◆ WORK TO COMPLETE ◆
Only the text belongs in the answer: every line of the records below, transcribed exactly.

◆ MATERIAL TO PROCESS ◆
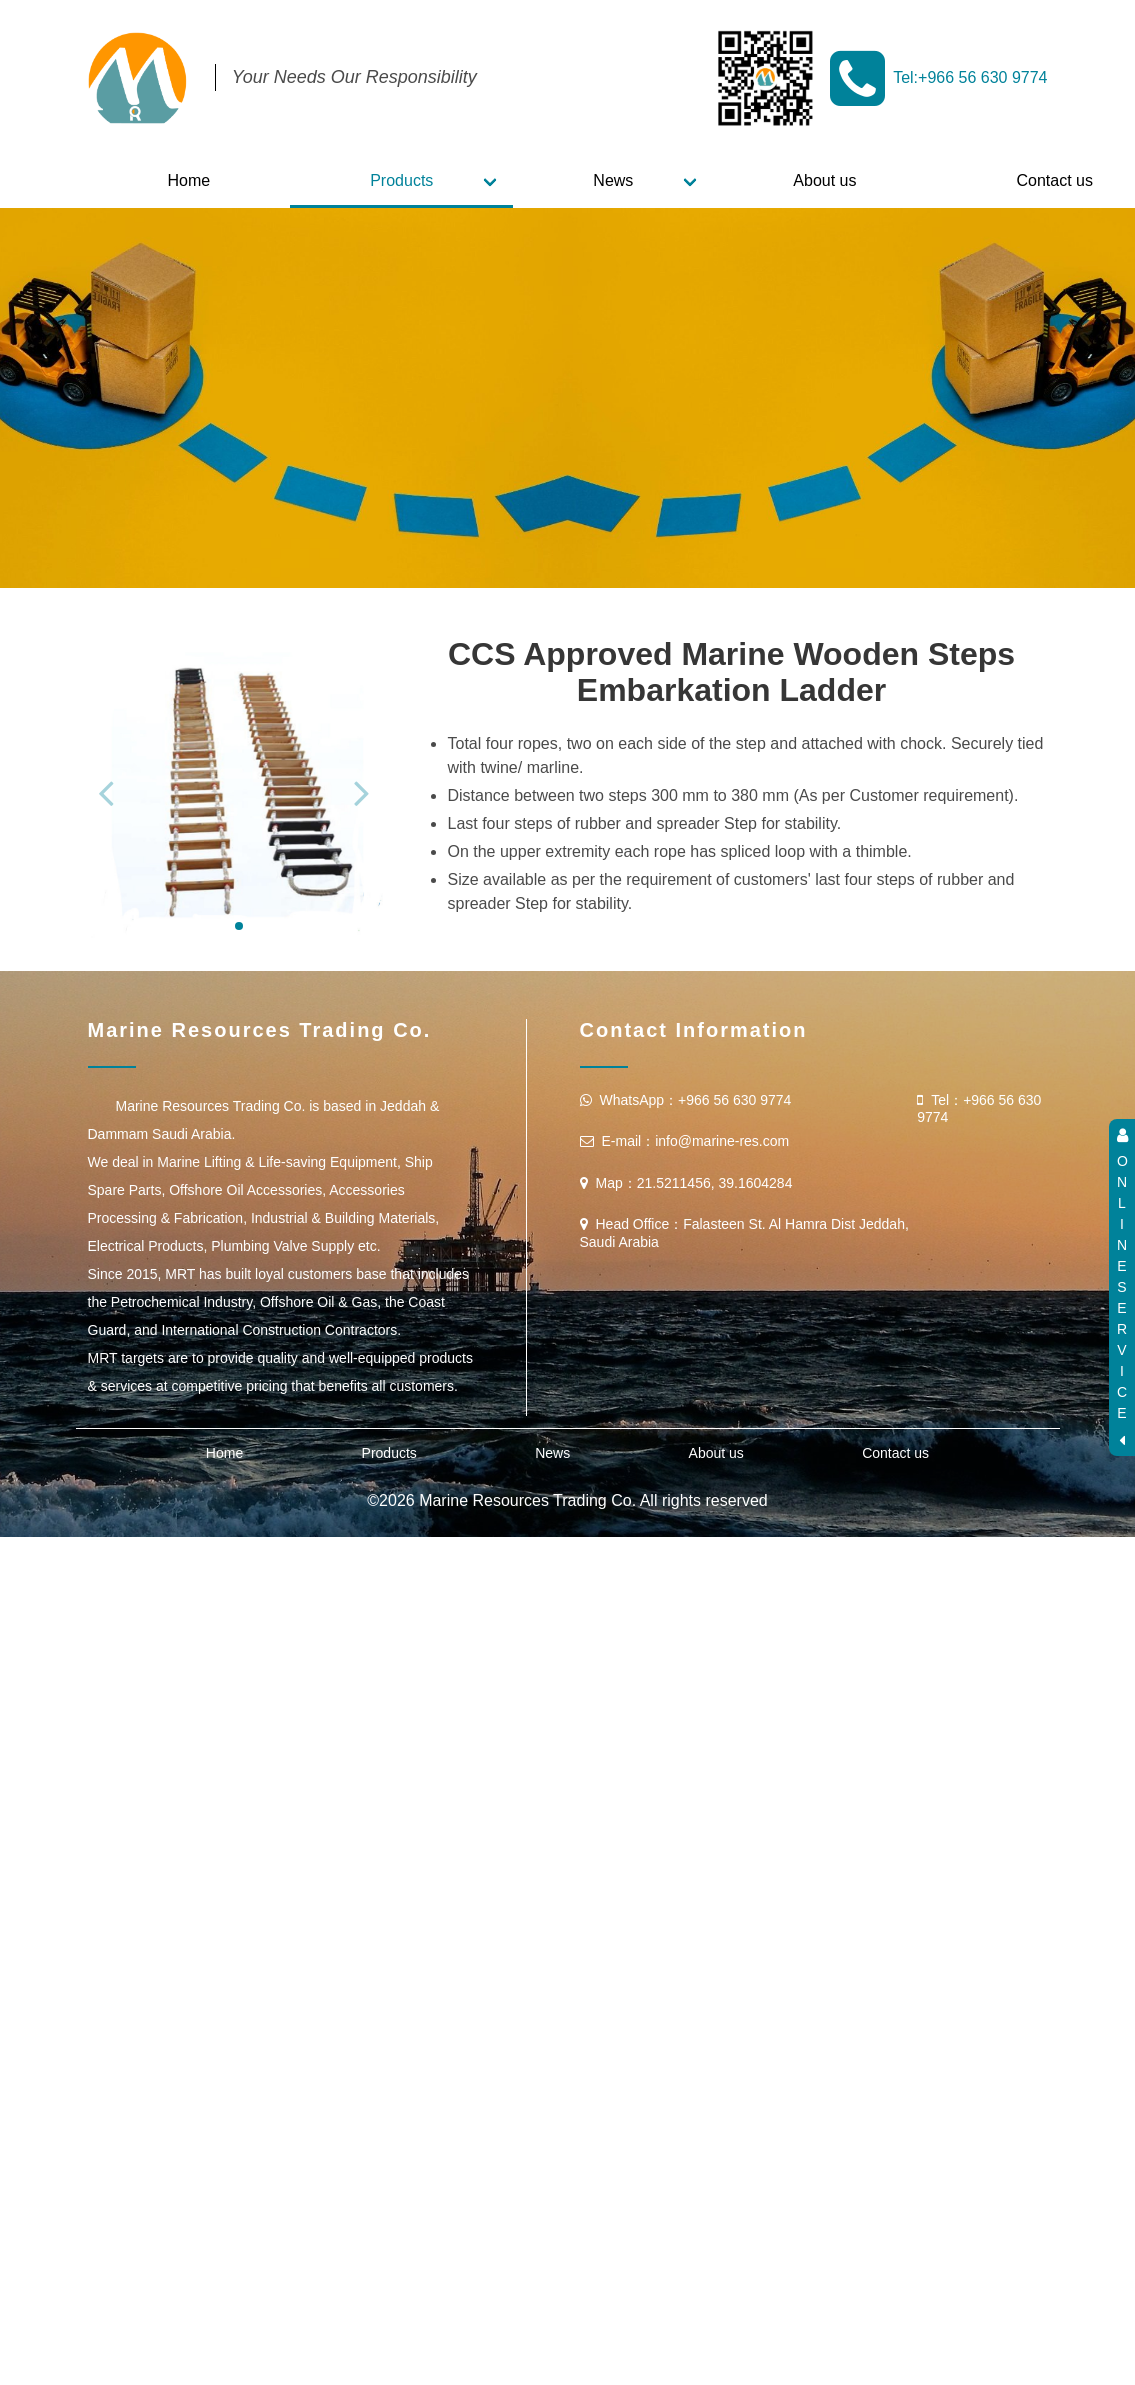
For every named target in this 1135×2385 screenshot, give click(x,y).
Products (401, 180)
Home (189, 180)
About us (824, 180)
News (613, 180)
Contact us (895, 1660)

◆ RESPONSE AREA ◆
For every named target in this 1135×2385 screenshot, give click(x,y).
Products (401, 180)
Home (189, 180)
About us (824, 180)
News (613, 180)
Contact us (895, 1660)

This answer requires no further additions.